CS 185/285

CS 185/285 at UC Berkeley

Syllabus

Prerequisites

CS189 or equivalent is a prerequisite for the course. This course will assume some familiarity with reinforcement learning, numerical optimization, and machine learning. For introductory material on RL and MDPs, see the CS188 EdX course, starting with Markov Decision Processes I, as well as Chapters 3 and 4 of Sutton & Barto.

Technology

Ed will be used for announcements, general questions and discussions, clarifications about assignments, student questions to each other, and so on. If you are a UC Berkeley student enrolled in the course, and haven't already been added to Ed, please email the staff.

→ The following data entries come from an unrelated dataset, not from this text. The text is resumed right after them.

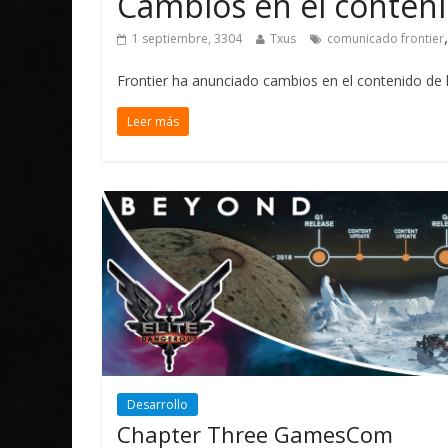
Cambios en el conteni
1 septiembre, 3304
Txus
comunicado frontier
Frontier ha anunciado cambios en el contenido de la
Leer más
Desarrollo
Chapter Three GamesCom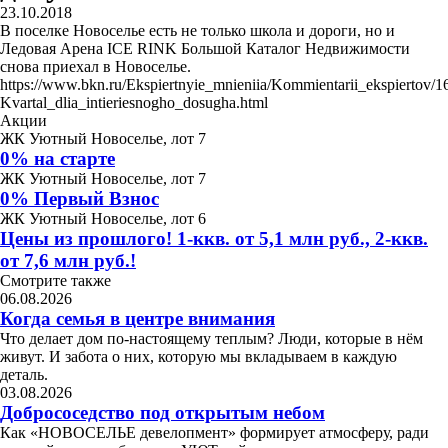
23.10.2018
В поселке Новоселье есть не только школа и дороги, но и
Ледовая Арена ICE RINK Большой Каталог Недвижимости
снова приехал в Новоселье.
https://www.bkn.ru/Ekspiertnyie_mnieniia/Kommientarii_ekspiertov/1
Kvartal_dlia_intieriesnogho_dosugha.html
Акции
ЖК Уютный Новоселье, лот 7
0% на старте
ЖК Уютный Новоселье, лот 7
0% Первый Взнос
ЖК Уютный Новоселье, лот 6
Цены из прошлого! 1-ккв. от 5,1 млн руб., 2-ккв.
от 7,6 млн руб.!
Смотрите также
06.08.2026
Когда семья в центре внимания
Что делает дом по-настоящему теплым? Люди, которые в нём
живут. И забота о них, которую мы вкладываем в каждую
деталь.
03.08.2026
Добрососедство под открытым небом
Как «НОВОСЕЛЬЕ девелопмент» формирует атмосферу, ради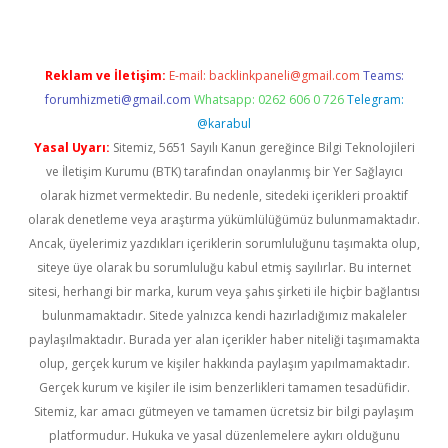
Reklam ve İletişim:
E-mail:
backlinkpaneli@gmail.com
Teams:
forumhizmeti@gmail.com
Whatsapp: 0262 606 0 726
Telegram:
@karabul
Yasal Uyarı:
Sitemiz, 5651 Sayılı Kanun gereğince Bilgi Teknolojileri
ve İletişim Kurumu (BTK) tarafından onaylanmış bir Yer Sağlayıcı
olarak hizmet vermektedir. Bu nedenle, sitedeki içerikleri proaktif
olarak denetleme veya araştırma yükümlülüğümüz bulunmamaktadır.
Ancak, üyelerimiz yazdıkları içeriklerin sorumluluğunu taşımakta olup,
siteye üye olarak bu sorumluluğu kabul etmiş sayılırlar. Bu internet
sitesi, herhangi bir marka, kurum veya şahıs şirketi ile hiçbir bağlantısı
bulunmamaktadır. Sitede yalnızca kendi hazırladığımız makaleler
paylaşılmaktadır. Burada yer alan içerikler haber niteliği taşımamakta
olup, gerçek kurum ve kişiler hakkında paylaşım yapılmamaktadır.
Gerçek kurum ve kişiler ile isim benzerlikleri tamamen tesadüfidir.
Sitemiz, kar amacı gütmeyen ve tamamen ücretsiz bir bilgi paylaşım
platformudur. Hukuka ve yasal düzenlemelere aykırı olduğunu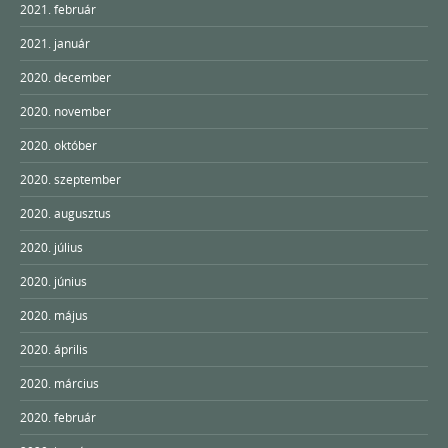
2021. február
2021. január
2020. december
2020. november
2020. október
2020. szeptember
2020. augusztus
2020. július
2020. június
2020. május
2020. április
2020. március
2020. február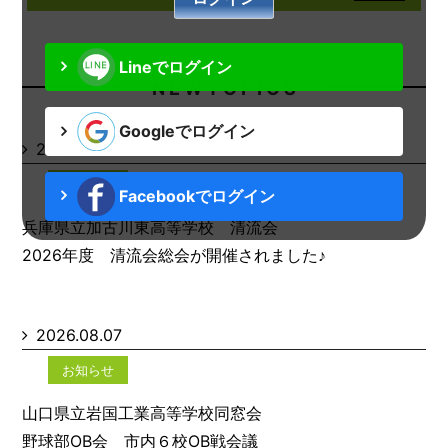
Lineでログイン
N E W T O P I C S
Googleでログイン
2026.08.07
お知らせ
Facebookでログイン
兵庫県立加古川東高等学校 清流会
2026年度 清流会総会が開催されました♪
2026.08.07
お知らせ
山口県立岩国工業高等学校同窓会
野球部OB会 市内６校OB戦会議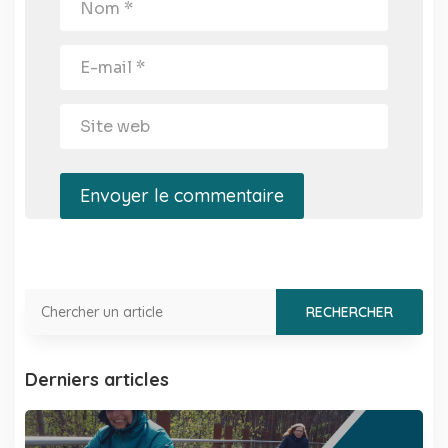
Envoyer le commentaire
Derniers articles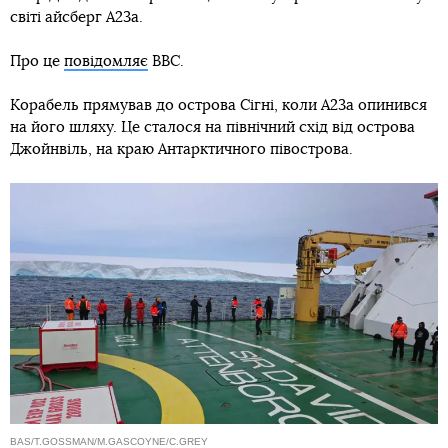
світі айсберг A23a.
Про це
повідомляє
BBC.
Корабель прямував до острова Сігні, коли A23a опинився
на його шляху. Це сталося на північний схід від острова
Джойнвіль, на краю Антарктичного півострова.
BAS/T.GOSSMAN/M.GASCOYNE/C.GREY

Gradescope will be used to collect and grade assignments. If you are a UC Berkeley student enrolled in the course, and haven't already been added to Gradescope, please email the staff.

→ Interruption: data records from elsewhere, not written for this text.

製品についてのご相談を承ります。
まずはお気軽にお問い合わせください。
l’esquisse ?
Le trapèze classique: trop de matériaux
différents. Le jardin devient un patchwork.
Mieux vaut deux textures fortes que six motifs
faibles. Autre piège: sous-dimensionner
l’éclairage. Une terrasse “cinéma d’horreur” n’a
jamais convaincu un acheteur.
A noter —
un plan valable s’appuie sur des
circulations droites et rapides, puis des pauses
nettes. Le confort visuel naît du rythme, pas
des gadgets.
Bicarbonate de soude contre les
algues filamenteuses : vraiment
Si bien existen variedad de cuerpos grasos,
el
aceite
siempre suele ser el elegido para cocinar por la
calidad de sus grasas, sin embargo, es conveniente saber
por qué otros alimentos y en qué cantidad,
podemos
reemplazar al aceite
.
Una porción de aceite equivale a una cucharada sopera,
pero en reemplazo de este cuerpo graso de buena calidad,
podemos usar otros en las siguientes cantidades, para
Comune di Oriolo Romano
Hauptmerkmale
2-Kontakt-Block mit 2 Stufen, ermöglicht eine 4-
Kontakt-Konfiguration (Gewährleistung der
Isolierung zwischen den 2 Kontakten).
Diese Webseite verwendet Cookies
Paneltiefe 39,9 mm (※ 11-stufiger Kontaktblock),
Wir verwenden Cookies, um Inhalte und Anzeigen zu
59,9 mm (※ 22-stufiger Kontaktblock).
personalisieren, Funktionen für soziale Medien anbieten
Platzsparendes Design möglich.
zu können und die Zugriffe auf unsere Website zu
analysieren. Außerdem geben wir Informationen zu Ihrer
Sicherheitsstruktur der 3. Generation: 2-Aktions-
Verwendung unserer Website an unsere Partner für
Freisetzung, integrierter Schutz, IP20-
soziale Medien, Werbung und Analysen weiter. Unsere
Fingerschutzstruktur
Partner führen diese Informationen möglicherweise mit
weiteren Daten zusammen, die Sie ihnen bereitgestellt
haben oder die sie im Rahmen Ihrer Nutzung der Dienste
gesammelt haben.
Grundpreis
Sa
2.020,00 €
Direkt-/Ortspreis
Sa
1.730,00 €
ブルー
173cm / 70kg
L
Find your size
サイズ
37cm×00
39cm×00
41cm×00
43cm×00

If you are not a UC Berkeley student or not enrolled, but are interested in following and discussing the course, there is a subreddit forum here that we will try to monitor: reddit.com/r/berkeleydeeprlcourse/

Materials

All materials can be found on the front page.

Homeworks

There will be five homeworks. For each homework, we will post a PDF on the front page and starter code on Github. The release and due dates for Spring 2026 are still TBD.

Slides

We will post slides on the front page 24 hours before each lecture.

Videos

Lectures will be recorded, and recordings are available on bCourses. Please check that you can access bCourses and see the Media Gallery.

Course Logistics

Sections

Sections start in Week 2 and are taught by the TAs. The section schedule will be posted shortly.

Midterm Exam

We will hold a midterm exam late in the semester, during the week of April 15. The exact date and time will be posted soon.

Mini-Quizzes

Starting with Lecture 2, each lecture has a short Gradescope mini-quiz due within 7 days of the lecture (for example, the Jan 23 lecture quiz is due Jan 30). Quizzes are quick, and you can retake them by completing the "second try" quiz if you want to improve your score.

Collaboration

All homeworks should be done individually.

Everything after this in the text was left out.